WHAT THE TASK REQUIRES. From the listing below, select every line where the word "agent" appears.

ENTRIES SUPPLIED.
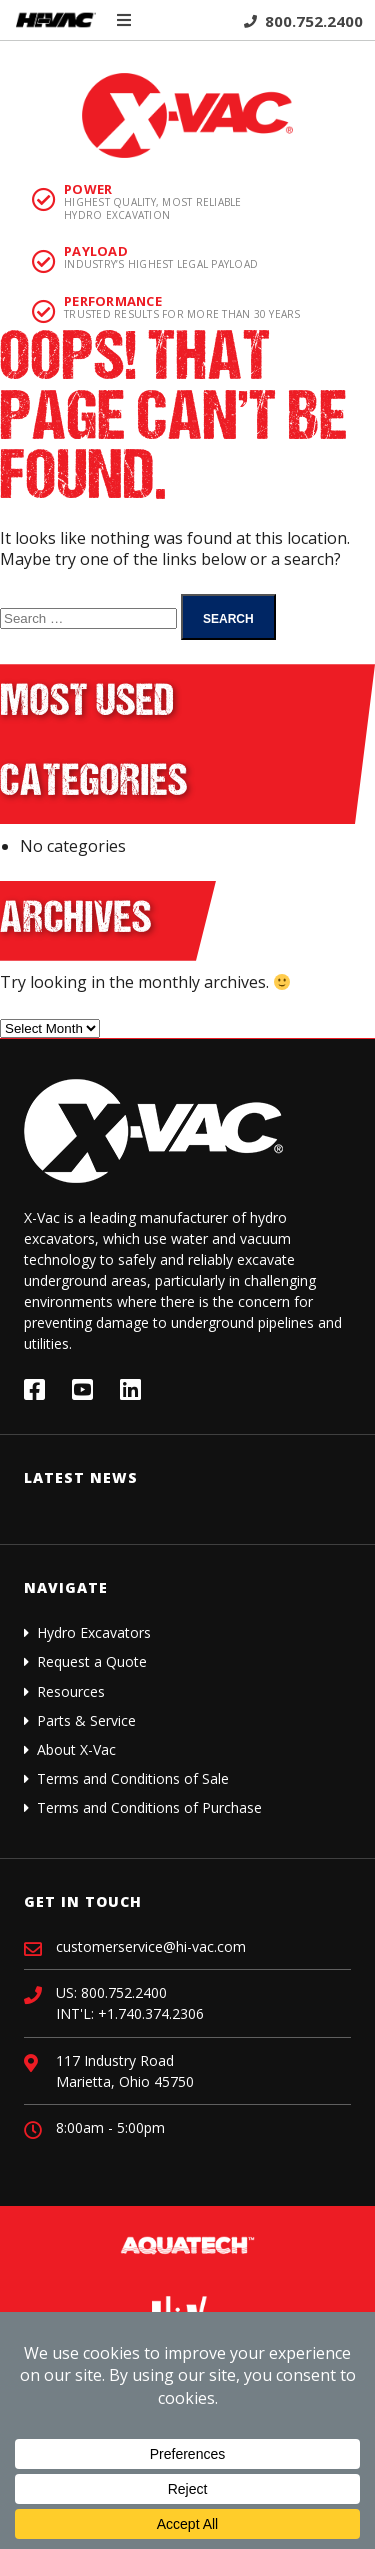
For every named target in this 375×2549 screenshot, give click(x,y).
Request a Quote (92, 1661)
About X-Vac (76, 1749)
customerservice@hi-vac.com (151, 1946)
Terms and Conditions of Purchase (149, 1807)
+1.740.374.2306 (151, 2013)
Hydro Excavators (94, 1632)
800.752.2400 (303, 21)
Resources (71, 1691)
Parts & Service (86, 1720)
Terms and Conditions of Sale (133, 1778)
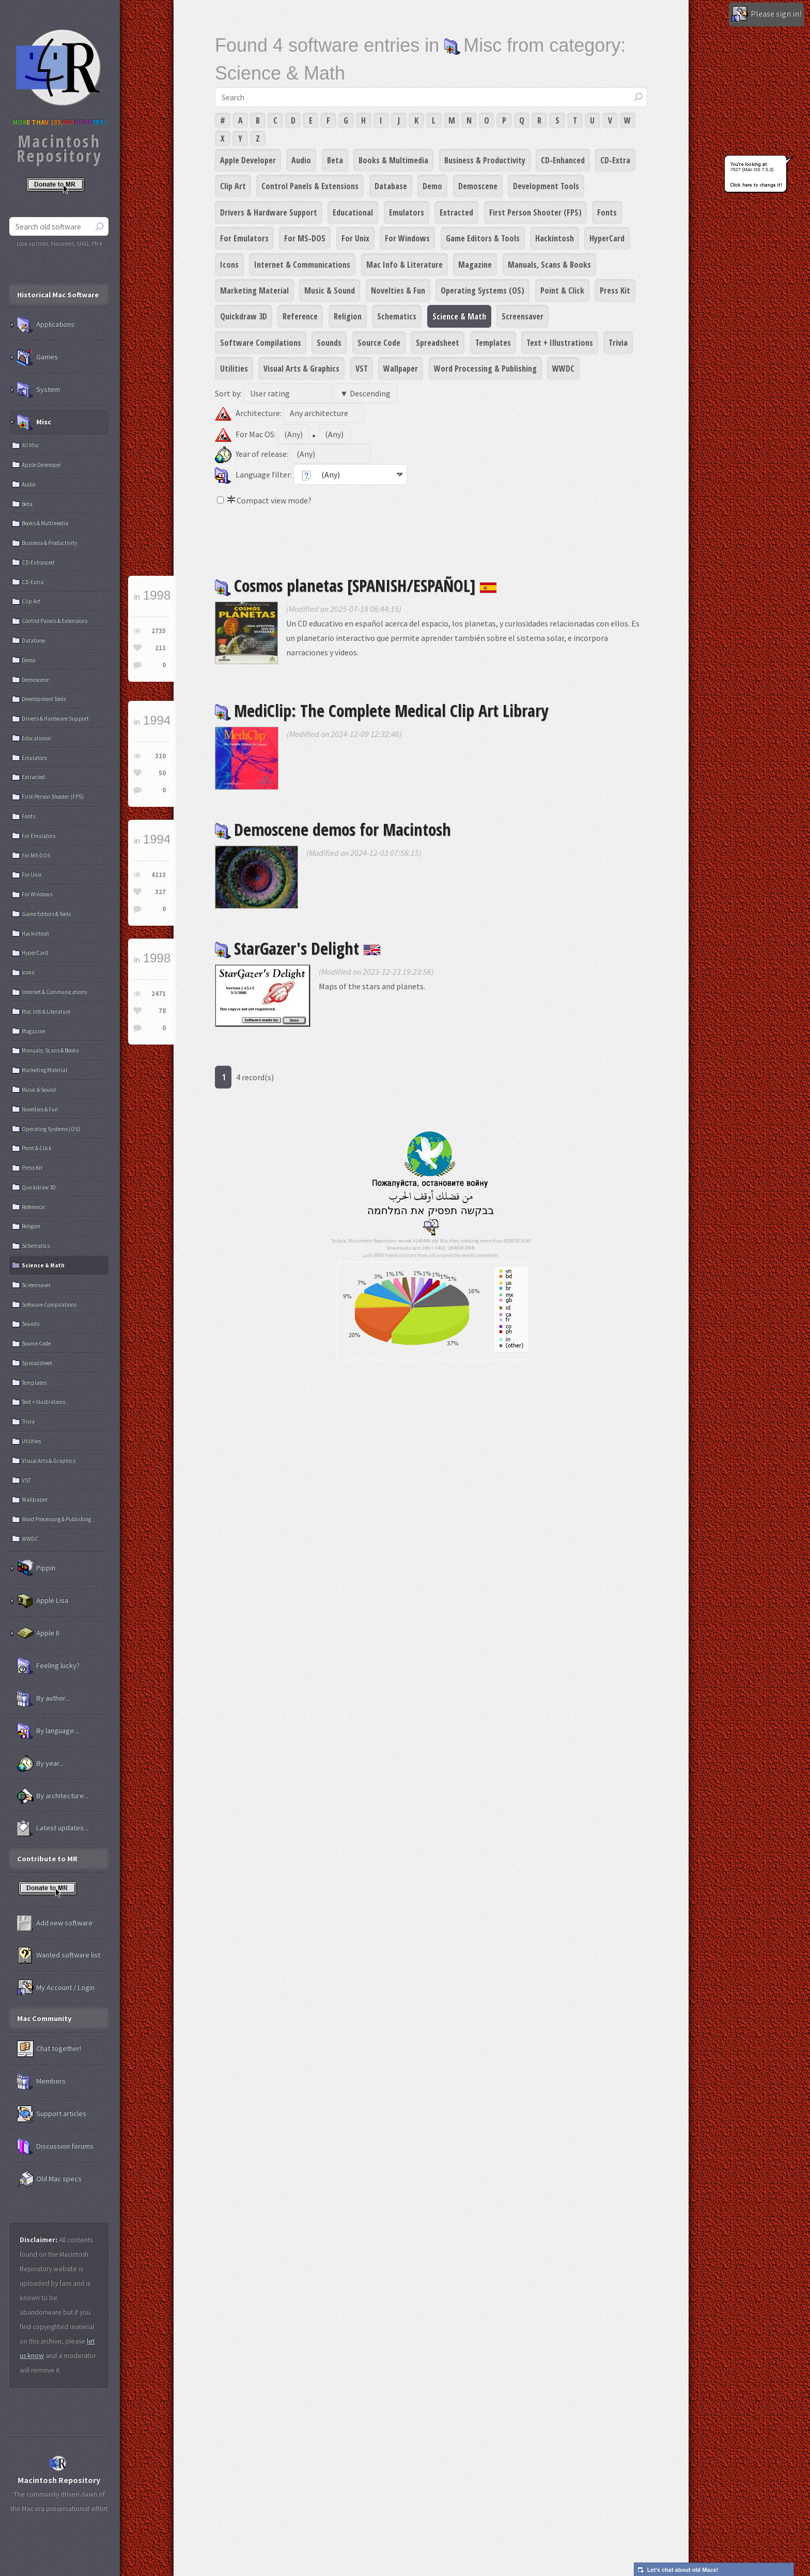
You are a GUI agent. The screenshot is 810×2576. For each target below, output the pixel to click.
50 (162, 773)
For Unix (355, 238)
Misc (34, 422)
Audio (301, 160)
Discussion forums (55, 2146)
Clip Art (233, 186)
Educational (353, 212)
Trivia (618, 342)
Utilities (234, 368)
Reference (300, 316)
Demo (432, 186)
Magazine (475, 264)
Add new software (54, 1923)
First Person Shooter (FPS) (535, 212)
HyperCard (607, 238)
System (38, 389)
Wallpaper (400, 368)
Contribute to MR (47, 1858)
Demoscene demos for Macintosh (333, 829)
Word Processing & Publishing (485, 368)
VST (361, 368)
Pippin (36, 1568)
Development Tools (546, 186)
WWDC (563, 368)
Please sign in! (766, 14)
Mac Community (44, 2018)
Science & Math (459, 316)
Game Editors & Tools (483, 238)
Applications (45, 324)
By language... (48, 1731)
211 (160, 648)
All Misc (30, 445)
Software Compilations (260, 342)
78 (162, 1010)
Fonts (607, 212)
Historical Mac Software (58, 294)
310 (160, 756)
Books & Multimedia (393, 160)
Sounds (329, 342)
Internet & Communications (302, 264)
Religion (348, 316)
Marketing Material (254, 290)
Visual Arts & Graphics (301, 368)
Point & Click (562, 290)
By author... (43, 1698)
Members (41, 2081)
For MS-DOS (304, 238)
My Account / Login (56, 1988)
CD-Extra (615, 160)
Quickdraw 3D (243, 316)
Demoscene (477, 186)
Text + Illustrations (559, 342)
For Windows (407, 238)
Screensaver (522, 316)
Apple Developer (248, 160)
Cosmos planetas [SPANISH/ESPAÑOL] (356, 585)
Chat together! (49, 2049)
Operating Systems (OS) (482, 290)
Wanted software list (58, 1955)
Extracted (456, 212)
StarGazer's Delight (298, 948)
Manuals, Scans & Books (549, 264)
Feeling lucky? (48, 1666)
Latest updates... (52, 1828)
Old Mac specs (49, 2179)
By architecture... (52, 1796)
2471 (158, 993)
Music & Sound (329, 290)
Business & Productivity (484, 160)
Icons (229, 264)
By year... (40, 1763)
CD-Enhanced (563, 160)
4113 (158, 874)
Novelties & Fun (398, 290)
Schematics (396, 316)
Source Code (378, 342)
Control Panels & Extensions (310, 186)
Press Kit (615, 290)
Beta (335, 160)
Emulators (406, 212)
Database (391, 186)
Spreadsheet (437, 342)
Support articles (51, 2114)
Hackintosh (554, 238)
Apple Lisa (42, 1600)
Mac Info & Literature (404, 264)
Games (37, 357)
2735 (158, 630)
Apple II (38, 1633)
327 (160, 891)
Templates (493, 342)
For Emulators (244, 238)
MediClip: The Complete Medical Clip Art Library (381, 710)
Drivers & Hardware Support (268, 212)
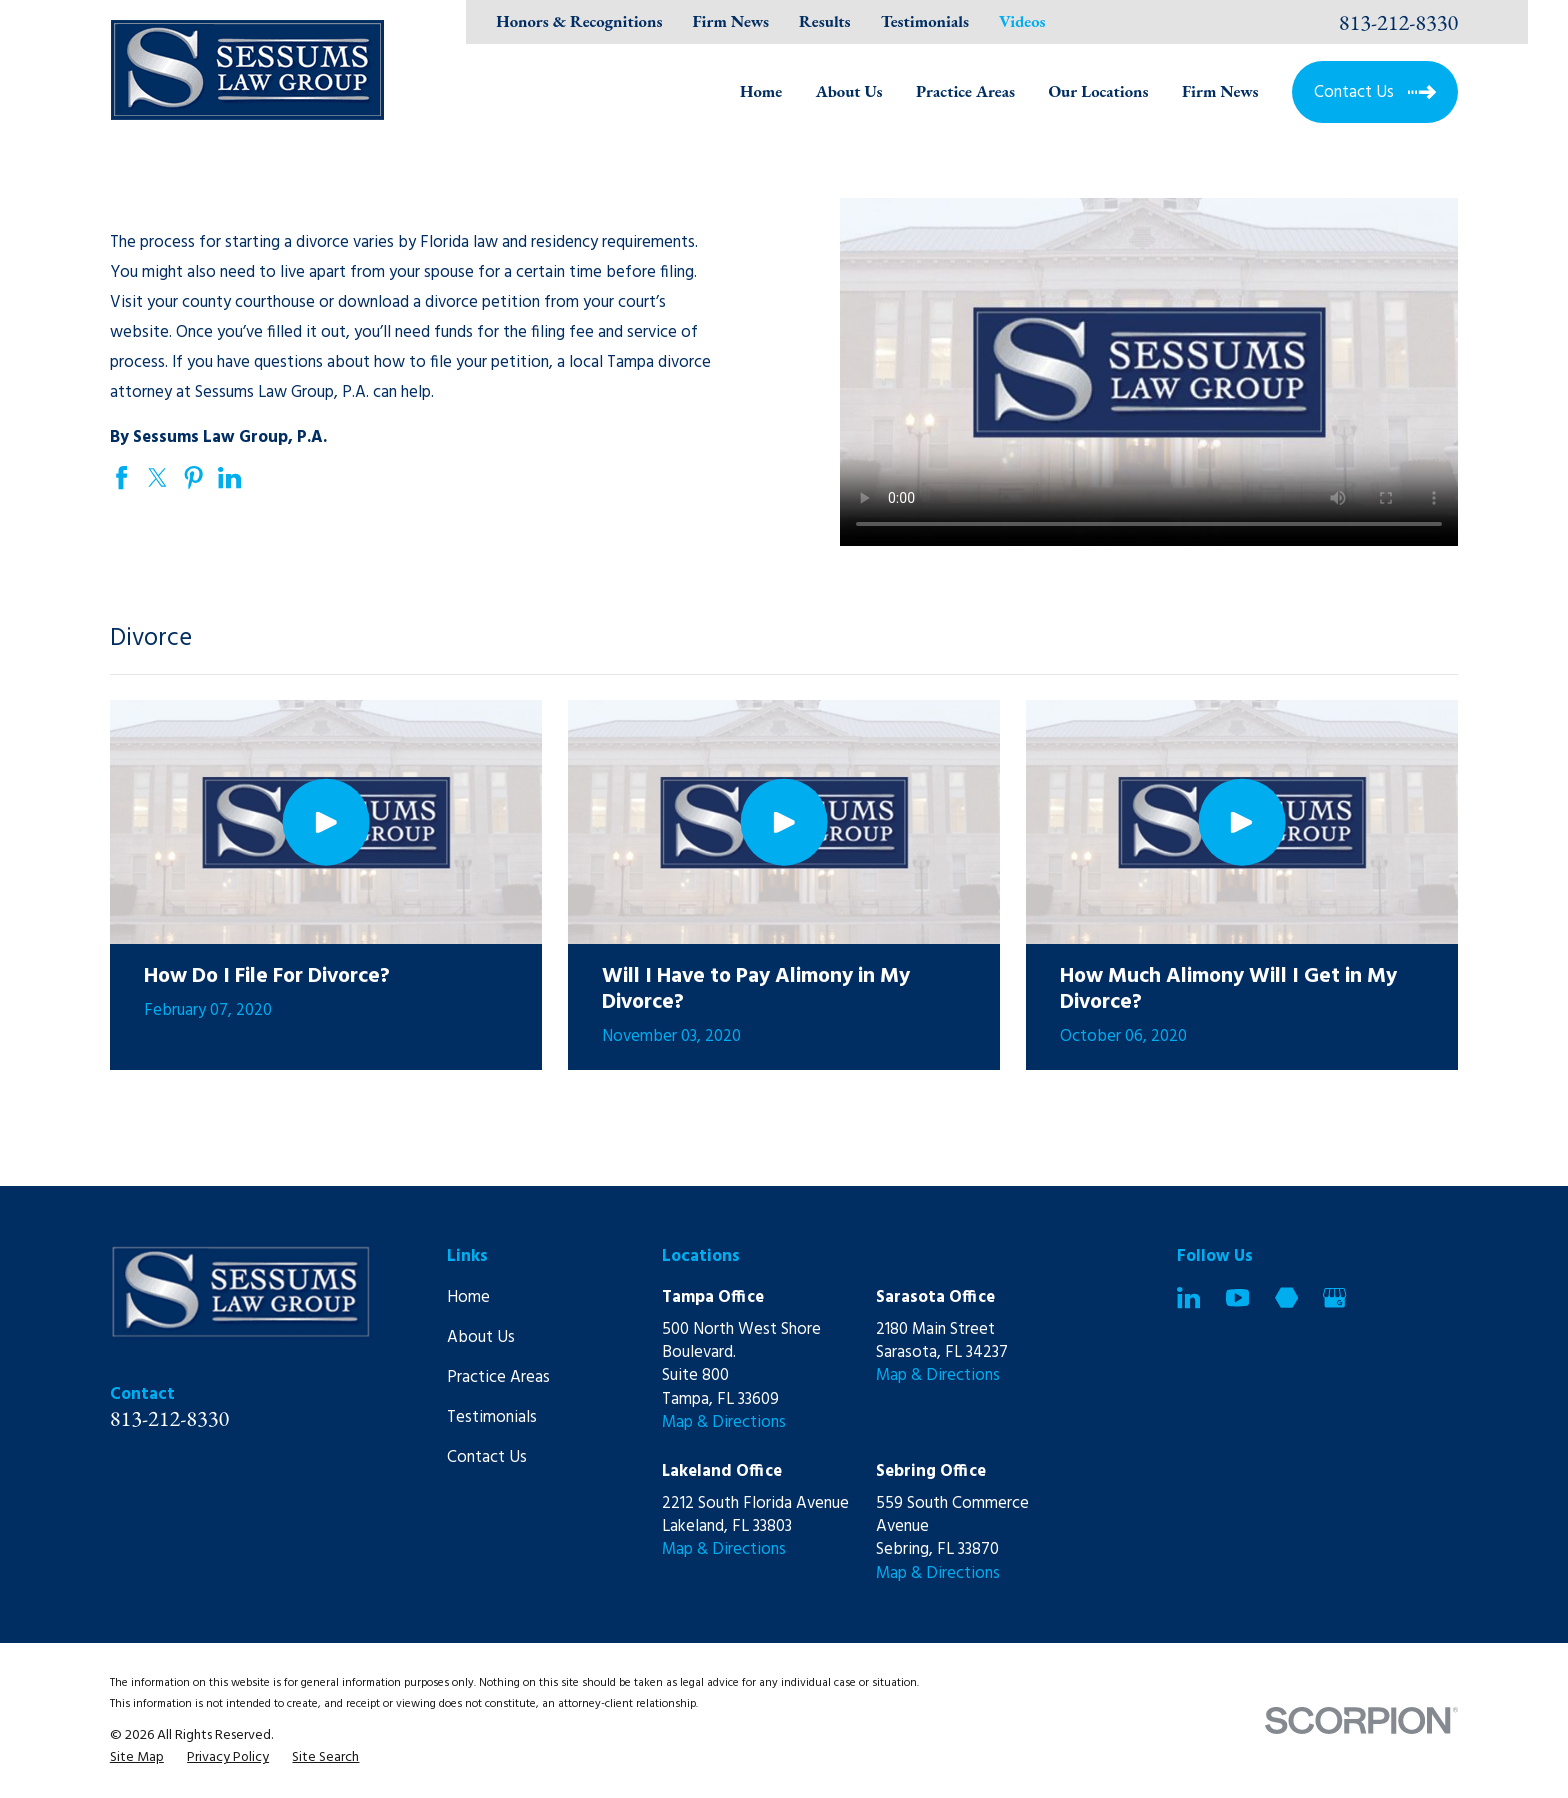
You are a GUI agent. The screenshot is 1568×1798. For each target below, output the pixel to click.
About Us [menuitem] (849, 91)
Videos (1022, 21)
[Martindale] (1286, 1297)
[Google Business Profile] (1334, 1297)
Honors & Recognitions (579, 21)
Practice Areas (498, 1377)
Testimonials (925, 21)
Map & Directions (724, 1422)
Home (468, 1297)
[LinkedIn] (1188, 1297)
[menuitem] (137, 1757)
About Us (481, 1337)
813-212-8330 (1399, 22)
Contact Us (487, 1457)
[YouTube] (1237, 1297)
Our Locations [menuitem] (1098, 91)
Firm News (730, 21)
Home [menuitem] (761, 91)
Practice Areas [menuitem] (965, 91)
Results (825, 21)
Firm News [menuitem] (1220, 91)
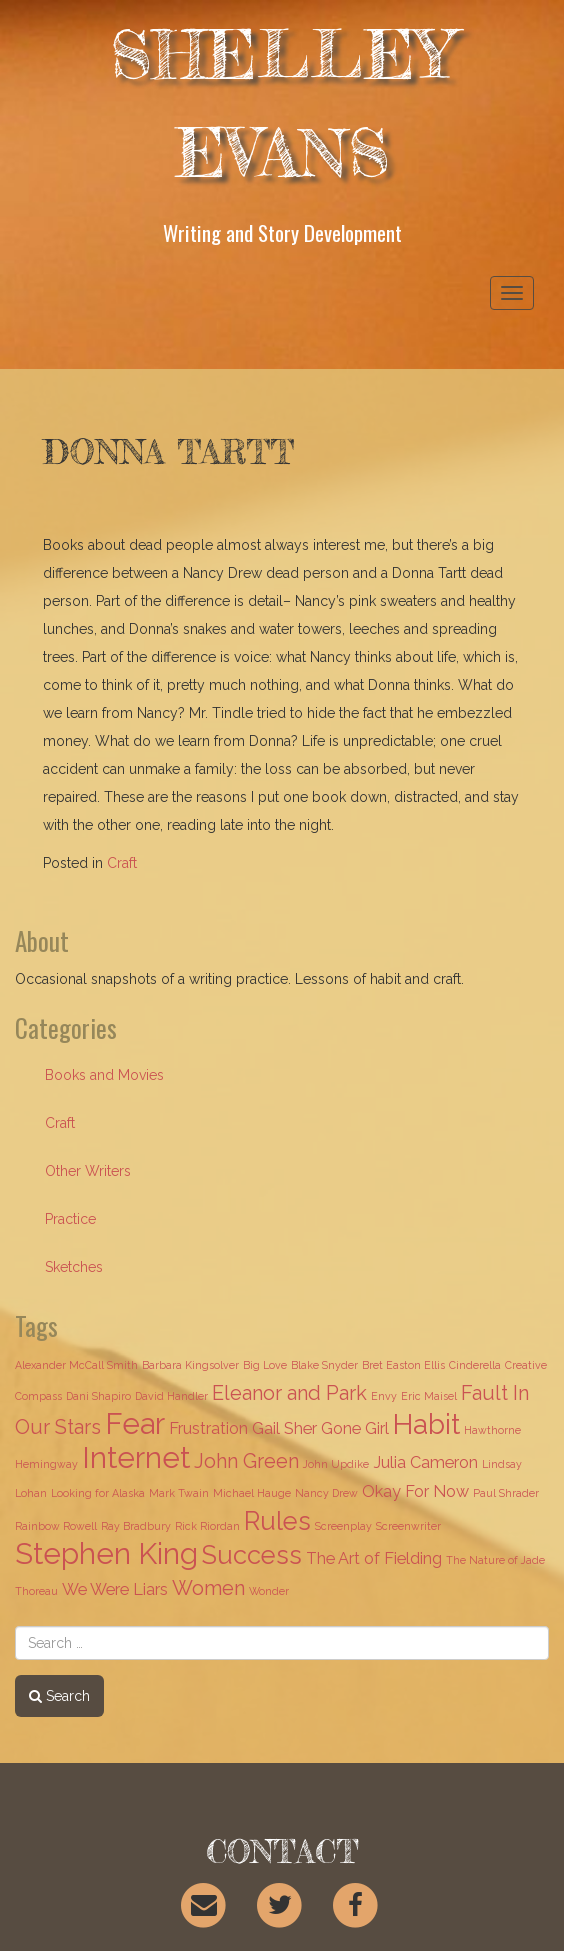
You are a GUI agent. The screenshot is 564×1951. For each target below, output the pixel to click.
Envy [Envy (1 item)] (384, 1396)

EXPECTED ANSWER.
You are a GUI agent. The screenshot is 810×2576. For each target below, output the pixel to click.
You are a GUI agent. The screenshot is 1568×1798. For each target below, output the pixel to click.
You are a GUI agent. The screenshot is 564×1951. For each target below, output the pixel to click.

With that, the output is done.